Originally I had planned to use DynamoDB but it proved difficult to design the data model in a way that would faciliate the most common access patterns. For example, a simple access pattern involved retrieving a list of all notes sorted in order of their timestamps. Because DynamoDB partitions data (using a hash of the primary key), the only way to globally sort on a collection of items is to put all of the items inside the same partition. This would have worked but would have defeated the recommended design pattern which is optimized for performance.
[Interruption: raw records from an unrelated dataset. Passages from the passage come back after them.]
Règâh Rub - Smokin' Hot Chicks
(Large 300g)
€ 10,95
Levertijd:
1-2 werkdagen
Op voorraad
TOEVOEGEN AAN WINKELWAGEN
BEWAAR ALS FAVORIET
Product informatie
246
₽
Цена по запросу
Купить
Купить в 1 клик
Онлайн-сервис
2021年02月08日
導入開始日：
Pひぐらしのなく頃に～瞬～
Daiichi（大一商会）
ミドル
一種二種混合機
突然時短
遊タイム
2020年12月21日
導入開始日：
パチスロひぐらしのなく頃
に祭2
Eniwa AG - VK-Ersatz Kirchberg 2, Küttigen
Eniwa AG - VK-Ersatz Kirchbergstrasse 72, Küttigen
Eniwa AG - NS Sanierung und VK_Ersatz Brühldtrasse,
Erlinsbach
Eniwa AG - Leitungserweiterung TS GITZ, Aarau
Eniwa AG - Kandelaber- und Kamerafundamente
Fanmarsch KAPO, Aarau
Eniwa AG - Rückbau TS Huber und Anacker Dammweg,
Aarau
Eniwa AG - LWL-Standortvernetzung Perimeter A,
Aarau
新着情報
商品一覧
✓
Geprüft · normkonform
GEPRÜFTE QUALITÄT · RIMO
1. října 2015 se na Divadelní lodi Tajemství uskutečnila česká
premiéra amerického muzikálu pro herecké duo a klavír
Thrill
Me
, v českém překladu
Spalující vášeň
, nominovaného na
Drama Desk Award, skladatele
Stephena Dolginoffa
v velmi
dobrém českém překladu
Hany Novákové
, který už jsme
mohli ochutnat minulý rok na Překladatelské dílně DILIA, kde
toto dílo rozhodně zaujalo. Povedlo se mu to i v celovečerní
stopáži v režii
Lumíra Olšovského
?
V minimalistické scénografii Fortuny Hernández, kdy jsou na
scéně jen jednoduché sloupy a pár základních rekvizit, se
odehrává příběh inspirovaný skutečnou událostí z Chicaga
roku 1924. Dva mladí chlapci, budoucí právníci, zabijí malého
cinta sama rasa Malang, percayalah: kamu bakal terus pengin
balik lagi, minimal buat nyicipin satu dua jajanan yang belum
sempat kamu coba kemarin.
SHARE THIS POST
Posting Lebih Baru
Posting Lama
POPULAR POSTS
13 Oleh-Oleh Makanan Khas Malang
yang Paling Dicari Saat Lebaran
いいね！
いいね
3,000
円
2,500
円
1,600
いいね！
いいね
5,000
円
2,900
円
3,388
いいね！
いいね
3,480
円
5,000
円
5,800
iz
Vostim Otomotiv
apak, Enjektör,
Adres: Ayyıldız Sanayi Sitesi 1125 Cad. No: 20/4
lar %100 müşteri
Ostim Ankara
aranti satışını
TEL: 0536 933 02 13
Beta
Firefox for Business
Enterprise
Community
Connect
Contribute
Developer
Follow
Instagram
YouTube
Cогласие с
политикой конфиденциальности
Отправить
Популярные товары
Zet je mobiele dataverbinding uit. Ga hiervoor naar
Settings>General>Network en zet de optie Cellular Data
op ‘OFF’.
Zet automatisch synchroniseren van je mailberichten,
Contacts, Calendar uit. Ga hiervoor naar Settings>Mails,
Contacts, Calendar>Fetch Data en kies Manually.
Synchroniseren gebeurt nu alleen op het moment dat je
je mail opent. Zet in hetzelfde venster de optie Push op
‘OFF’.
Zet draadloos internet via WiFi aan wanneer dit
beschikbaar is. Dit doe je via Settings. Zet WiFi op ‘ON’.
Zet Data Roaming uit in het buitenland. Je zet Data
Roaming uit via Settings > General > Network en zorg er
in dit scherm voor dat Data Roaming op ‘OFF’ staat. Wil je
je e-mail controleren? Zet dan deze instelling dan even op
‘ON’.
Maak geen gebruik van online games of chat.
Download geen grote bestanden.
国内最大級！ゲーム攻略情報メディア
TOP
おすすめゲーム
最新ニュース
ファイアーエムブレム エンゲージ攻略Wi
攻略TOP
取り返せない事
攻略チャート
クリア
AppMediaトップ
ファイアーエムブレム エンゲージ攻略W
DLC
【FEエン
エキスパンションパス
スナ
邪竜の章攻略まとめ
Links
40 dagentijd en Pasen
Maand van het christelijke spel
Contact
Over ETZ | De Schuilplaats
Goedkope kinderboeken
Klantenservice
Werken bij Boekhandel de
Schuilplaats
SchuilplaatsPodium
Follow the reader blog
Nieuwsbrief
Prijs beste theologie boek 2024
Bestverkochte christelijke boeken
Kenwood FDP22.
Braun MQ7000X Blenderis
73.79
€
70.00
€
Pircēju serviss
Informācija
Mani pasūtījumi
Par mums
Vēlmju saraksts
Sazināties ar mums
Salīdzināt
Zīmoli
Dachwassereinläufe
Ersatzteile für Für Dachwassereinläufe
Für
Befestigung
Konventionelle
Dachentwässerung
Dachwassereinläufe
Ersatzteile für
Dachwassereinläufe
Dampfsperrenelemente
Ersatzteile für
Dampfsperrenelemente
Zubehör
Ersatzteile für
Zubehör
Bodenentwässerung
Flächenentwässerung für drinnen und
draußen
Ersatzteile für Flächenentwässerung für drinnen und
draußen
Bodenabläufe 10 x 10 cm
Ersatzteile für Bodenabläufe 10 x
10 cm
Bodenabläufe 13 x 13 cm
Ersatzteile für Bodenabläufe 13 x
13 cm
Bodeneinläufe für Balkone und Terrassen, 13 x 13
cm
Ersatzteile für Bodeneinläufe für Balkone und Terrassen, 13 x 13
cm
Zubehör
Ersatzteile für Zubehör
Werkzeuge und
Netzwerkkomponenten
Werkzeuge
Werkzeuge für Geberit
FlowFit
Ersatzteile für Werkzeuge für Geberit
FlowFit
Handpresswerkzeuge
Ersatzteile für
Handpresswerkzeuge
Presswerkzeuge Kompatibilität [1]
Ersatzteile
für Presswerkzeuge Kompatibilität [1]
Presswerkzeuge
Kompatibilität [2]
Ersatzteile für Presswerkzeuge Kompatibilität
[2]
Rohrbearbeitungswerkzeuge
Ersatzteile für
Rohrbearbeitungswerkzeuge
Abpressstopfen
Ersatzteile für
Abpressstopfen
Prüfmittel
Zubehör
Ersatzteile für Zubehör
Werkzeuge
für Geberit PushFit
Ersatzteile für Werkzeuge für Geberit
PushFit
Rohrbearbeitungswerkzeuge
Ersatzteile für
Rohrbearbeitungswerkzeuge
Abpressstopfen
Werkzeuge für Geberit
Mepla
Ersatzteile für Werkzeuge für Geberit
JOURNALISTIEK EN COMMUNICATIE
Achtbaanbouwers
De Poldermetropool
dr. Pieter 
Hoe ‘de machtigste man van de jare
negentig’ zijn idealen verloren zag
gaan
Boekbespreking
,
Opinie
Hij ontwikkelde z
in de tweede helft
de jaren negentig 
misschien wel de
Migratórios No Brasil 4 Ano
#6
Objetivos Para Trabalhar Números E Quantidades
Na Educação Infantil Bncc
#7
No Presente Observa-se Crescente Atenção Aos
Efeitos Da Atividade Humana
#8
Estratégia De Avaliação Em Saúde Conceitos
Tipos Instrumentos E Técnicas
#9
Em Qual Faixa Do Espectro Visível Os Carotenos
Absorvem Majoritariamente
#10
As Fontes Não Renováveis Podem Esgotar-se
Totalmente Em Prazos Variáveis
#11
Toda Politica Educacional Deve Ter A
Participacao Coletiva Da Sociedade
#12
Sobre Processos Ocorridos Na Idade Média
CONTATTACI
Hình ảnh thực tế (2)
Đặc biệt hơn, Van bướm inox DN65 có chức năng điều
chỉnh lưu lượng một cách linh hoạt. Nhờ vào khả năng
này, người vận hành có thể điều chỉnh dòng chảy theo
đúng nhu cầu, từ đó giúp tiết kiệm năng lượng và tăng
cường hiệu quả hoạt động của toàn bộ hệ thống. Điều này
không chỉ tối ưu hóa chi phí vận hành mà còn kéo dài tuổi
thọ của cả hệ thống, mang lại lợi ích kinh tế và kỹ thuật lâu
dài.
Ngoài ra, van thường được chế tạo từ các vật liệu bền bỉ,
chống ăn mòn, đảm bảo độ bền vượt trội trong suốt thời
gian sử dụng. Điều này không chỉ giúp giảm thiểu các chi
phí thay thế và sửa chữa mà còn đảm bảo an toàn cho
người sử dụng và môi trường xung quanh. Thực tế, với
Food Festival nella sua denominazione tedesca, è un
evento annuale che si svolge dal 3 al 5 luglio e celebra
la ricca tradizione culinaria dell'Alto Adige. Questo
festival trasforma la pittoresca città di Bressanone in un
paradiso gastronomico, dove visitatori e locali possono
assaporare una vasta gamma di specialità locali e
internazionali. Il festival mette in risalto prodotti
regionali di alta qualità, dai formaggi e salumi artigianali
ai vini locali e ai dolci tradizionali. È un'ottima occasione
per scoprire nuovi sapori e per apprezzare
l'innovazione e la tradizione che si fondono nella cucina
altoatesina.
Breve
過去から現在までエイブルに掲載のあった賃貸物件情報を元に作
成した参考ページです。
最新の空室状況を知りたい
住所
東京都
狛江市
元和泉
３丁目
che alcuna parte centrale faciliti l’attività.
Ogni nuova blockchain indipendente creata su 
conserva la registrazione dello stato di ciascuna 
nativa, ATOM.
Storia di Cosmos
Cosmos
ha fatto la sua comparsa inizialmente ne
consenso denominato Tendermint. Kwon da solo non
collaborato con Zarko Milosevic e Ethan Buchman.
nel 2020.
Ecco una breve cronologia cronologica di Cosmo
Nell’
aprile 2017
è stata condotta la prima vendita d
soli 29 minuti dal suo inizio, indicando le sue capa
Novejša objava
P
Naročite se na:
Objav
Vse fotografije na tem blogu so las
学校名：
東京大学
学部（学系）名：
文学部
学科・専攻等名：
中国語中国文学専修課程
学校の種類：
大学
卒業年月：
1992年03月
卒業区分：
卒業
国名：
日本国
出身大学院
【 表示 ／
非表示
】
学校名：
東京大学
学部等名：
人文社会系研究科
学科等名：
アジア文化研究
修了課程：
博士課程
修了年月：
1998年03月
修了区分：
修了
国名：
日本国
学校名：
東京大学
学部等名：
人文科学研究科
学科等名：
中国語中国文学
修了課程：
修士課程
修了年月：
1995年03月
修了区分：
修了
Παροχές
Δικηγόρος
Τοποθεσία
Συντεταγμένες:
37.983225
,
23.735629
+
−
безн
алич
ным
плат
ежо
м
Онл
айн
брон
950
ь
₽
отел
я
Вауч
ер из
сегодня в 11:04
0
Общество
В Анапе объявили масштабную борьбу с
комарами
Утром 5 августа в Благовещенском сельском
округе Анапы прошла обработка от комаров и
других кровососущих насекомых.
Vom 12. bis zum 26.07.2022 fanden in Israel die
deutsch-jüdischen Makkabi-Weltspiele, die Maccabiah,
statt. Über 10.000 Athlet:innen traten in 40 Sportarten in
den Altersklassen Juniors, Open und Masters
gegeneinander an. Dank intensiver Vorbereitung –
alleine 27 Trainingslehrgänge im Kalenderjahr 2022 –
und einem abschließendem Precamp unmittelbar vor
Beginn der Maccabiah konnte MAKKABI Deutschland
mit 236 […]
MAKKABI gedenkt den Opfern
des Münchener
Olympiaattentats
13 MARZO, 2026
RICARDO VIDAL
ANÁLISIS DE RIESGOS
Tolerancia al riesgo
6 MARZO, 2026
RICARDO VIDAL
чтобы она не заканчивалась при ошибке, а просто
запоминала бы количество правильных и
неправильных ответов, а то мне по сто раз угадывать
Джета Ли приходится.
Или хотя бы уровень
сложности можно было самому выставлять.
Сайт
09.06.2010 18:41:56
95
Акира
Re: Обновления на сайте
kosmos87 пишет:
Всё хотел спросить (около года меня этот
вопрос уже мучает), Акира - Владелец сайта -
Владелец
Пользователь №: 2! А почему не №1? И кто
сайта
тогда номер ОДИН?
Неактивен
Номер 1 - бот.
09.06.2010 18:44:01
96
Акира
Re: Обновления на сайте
Further, the entity relationship diagram shows there are multiple many-to-many relationships between notes, documents, and labels. Modeling this in DynamoDB involved a significant amount of denormalization and duplication. Denormalization is actually a recognized design pattern for NoSQL databases that helps to speed up reads by having related data in one place, but the complexity of trying to model multiple many-to-many relationships lead me to the conclusion that DynamoDB was not the right tool in this case.

Everdrive entity relationship diagram

Aurora is a relational database and therefore the many-to-many relationships can easily be captured using junction tables. In modeling relationships this way, we trade simplicity and speed at write time for more complexity at read time, since the data has to be joined from the entity tables. NoSQL databases make the opposite compromise, where capturing a many-to-many relationship involves writing data in multiple places but reading is ideally fast since the relationship is embedded inside the entity. Thus another consideration in abandoning DynamoDB as a design choice was cost: writing to DynamoDB is an order of magnitude more expensive than reading (in real dollar terms) and tracking all of these relationships was going to involve many write operations.